Le bruit m'avait fait penser à mon vieil antivol que j'accrochais consciencieusement sur mon vélo, du temps où j'étais encore gamin et que crapahuter de partout me mettait le coeur en joie. Faut dire que ces derniers temps, j'avais beaucoup traîné ma carcasse à droite et à gauche, pendant six-cents trente et un jours pour être précis. Dont quatre mois de "liberté" passé à l'hôpital entre quatre murs blancs et les infirmières aux seins laiteux. 
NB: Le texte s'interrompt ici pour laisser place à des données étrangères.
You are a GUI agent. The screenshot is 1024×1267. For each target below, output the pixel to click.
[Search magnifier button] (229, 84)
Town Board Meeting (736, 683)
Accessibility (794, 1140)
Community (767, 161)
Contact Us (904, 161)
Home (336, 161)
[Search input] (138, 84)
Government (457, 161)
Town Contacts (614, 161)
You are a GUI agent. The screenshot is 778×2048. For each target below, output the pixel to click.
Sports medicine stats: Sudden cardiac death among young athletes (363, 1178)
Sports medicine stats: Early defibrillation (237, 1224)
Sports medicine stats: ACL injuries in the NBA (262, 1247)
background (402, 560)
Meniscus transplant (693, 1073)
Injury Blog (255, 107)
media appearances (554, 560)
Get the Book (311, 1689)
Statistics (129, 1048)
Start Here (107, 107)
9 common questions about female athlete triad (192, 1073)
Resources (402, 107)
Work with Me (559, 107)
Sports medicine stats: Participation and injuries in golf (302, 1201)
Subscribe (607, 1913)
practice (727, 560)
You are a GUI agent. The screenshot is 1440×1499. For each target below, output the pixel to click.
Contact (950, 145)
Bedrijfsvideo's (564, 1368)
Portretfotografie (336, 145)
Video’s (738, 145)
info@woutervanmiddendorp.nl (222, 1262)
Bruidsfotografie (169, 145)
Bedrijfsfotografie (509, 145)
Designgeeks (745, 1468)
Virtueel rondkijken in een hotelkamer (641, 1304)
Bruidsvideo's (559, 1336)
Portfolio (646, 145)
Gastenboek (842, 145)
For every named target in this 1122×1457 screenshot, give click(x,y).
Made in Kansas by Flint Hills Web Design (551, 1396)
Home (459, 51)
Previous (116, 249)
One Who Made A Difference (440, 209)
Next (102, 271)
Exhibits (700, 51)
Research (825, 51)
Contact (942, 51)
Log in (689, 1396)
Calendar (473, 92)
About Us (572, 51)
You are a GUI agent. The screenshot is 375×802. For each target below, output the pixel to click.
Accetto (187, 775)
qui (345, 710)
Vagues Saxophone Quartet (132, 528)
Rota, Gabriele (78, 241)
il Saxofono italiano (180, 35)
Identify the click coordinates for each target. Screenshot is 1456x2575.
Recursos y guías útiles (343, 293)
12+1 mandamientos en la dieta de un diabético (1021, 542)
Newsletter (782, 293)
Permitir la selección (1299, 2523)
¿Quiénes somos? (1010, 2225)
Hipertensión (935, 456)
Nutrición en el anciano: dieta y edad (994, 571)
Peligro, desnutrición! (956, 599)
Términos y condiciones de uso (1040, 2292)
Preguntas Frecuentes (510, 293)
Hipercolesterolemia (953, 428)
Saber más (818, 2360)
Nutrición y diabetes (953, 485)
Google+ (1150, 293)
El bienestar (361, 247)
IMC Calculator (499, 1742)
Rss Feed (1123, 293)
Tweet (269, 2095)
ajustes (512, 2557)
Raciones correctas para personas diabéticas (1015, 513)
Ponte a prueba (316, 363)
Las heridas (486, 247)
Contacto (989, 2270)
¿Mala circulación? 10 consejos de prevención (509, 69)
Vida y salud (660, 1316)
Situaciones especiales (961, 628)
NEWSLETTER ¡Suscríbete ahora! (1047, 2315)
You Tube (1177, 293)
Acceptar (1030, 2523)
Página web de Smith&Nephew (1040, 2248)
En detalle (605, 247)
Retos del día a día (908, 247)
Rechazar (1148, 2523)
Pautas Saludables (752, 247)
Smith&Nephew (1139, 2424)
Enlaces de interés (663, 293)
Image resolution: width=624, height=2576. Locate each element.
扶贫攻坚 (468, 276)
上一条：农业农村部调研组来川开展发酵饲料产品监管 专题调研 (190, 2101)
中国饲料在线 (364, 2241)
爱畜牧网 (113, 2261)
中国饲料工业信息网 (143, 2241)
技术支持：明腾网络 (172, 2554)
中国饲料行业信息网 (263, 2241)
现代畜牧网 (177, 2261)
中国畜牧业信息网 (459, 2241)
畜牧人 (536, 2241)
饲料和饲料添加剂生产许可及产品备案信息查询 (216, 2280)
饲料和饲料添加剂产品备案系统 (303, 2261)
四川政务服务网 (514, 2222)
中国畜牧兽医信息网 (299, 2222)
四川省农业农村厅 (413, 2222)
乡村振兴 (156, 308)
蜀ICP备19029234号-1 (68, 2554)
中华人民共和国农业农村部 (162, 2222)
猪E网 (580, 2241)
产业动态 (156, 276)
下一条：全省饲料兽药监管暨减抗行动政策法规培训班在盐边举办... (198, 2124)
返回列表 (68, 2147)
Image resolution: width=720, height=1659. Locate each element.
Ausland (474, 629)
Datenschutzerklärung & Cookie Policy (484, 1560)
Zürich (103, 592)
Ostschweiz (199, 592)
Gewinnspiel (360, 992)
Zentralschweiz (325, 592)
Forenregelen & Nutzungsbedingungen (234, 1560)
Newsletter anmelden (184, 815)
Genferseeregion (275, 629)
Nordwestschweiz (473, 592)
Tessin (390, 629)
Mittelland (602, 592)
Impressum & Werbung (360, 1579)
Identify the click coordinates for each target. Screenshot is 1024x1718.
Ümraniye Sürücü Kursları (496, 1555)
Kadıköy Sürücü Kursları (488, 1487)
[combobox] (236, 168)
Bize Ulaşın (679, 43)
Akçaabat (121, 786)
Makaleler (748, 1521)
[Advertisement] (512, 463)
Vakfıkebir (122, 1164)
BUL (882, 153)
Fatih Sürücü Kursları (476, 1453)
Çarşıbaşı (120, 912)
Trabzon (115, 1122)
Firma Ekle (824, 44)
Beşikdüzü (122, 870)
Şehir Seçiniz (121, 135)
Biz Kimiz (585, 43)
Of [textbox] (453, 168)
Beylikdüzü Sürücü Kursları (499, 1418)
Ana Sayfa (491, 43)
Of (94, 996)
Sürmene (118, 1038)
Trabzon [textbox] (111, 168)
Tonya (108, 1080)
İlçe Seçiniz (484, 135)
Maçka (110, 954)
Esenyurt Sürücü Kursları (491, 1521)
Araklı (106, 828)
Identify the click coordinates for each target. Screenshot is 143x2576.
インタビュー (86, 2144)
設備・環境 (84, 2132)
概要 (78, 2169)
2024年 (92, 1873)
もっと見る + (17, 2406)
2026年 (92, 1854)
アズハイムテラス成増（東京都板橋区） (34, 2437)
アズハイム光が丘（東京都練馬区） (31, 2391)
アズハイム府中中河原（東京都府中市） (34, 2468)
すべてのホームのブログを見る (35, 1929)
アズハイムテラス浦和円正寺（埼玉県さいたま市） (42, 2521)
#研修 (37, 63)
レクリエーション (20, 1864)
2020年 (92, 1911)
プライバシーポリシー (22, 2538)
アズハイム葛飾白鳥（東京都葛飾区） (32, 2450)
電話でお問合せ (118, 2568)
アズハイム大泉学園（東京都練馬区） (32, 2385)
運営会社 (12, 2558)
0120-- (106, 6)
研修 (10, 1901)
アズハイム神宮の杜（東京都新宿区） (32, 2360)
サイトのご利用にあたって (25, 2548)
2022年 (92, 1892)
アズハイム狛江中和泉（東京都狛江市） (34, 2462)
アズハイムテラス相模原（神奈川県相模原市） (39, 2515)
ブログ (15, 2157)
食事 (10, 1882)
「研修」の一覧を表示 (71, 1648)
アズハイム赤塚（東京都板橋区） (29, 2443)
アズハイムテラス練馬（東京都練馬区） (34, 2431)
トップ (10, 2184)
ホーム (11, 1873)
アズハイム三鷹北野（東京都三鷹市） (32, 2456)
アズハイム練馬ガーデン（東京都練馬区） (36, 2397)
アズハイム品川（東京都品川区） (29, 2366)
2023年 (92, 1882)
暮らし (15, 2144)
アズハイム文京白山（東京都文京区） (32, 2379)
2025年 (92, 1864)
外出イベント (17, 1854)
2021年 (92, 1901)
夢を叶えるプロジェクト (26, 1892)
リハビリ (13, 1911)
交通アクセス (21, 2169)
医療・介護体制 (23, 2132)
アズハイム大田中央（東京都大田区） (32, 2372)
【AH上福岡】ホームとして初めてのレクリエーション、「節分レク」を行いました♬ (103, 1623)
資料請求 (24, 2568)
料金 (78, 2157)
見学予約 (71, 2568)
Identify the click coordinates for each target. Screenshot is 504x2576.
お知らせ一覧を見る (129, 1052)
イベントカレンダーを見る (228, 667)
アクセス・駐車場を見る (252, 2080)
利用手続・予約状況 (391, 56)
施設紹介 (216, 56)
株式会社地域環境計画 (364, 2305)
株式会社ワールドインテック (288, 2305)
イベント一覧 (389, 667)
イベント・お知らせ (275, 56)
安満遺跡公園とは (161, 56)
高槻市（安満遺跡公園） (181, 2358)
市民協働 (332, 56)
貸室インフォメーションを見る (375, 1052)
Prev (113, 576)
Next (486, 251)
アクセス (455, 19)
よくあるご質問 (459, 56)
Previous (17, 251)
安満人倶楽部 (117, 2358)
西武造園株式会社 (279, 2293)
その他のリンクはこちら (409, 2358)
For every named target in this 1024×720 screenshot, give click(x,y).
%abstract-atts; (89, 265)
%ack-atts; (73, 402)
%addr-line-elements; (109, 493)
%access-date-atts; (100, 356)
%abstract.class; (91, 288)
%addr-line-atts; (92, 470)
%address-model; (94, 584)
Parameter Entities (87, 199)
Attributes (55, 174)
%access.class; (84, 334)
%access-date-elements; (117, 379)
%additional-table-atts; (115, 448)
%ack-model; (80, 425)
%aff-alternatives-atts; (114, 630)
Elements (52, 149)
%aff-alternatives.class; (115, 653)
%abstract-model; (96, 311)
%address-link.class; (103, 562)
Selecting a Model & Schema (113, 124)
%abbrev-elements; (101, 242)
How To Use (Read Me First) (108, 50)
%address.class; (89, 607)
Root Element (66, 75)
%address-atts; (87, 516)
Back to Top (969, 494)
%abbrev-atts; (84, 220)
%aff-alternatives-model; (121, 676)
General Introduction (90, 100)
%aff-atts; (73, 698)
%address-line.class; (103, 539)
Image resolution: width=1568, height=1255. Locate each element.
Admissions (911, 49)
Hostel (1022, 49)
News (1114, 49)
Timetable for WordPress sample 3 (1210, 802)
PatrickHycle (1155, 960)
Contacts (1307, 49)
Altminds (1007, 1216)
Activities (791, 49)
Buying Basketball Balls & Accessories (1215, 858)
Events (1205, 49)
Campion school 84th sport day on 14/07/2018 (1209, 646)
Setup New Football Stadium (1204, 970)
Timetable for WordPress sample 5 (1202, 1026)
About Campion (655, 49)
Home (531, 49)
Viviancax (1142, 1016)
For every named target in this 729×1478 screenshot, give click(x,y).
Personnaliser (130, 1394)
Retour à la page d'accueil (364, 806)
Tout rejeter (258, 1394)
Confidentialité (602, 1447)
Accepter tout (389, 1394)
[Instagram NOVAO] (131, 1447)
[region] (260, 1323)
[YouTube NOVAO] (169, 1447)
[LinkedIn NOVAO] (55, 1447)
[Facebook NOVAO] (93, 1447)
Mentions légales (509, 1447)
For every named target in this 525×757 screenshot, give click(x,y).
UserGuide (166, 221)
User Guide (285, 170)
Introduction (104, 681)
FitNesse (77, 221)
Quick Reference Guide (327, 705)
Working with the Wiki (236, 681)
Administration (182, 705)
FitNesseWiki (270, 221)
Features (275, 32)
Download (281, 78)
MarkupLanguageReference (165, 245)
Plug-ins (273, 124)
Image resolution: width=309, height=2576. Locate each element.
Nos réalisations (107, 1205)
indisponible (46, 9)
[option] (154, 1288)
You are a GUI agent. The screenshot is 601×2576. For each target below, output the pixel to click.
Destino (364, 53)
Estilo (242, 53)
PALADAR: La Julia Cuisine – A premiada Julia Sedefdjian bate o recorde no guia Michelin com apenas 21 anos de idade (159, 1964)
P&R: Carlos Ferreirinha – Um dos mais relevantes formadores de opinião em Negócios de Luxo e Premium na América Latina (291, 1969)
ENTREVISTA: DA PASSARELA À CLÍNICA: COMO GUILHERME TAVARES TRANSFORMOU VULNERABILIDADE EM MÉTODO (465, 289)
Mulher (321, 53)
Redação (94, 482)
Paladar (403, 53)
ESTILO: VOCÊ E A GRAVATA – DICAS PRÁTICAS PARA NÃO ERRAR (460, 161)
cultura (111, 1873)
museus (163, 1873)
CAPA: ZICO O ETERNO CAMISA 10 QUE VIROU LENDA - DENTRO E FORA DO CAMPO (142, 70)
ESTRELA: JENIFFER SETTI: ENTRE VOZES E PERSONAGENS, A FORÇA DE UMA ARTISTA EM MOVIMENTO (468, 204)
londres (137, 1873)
Blessure par balle, touché à l'épaule.

Le bout de ferraille avait traversé comme dans du beurre, quelque chose entre un gros coup d'aiguille et une vieille brûlure de clope, sur le coup j'avais pas trop mal. Quand le sang a commencé à déteindre sur mon uniforme kaki; j'ai commencé à pleurer, à jurer par tous les noms des saints de mon cul que j'avais entendu au catéchisme, à faire mes dernières recommandations à l'inconnu qui tenait sa mitraillette à côté de moi. Sur le front, on avait tous les mêmes trognes cabossées, la guerre ça uniformise les visages, les yeux bleus personne les aperçoit ici; on passe plus de temps à surveiller ses fesses.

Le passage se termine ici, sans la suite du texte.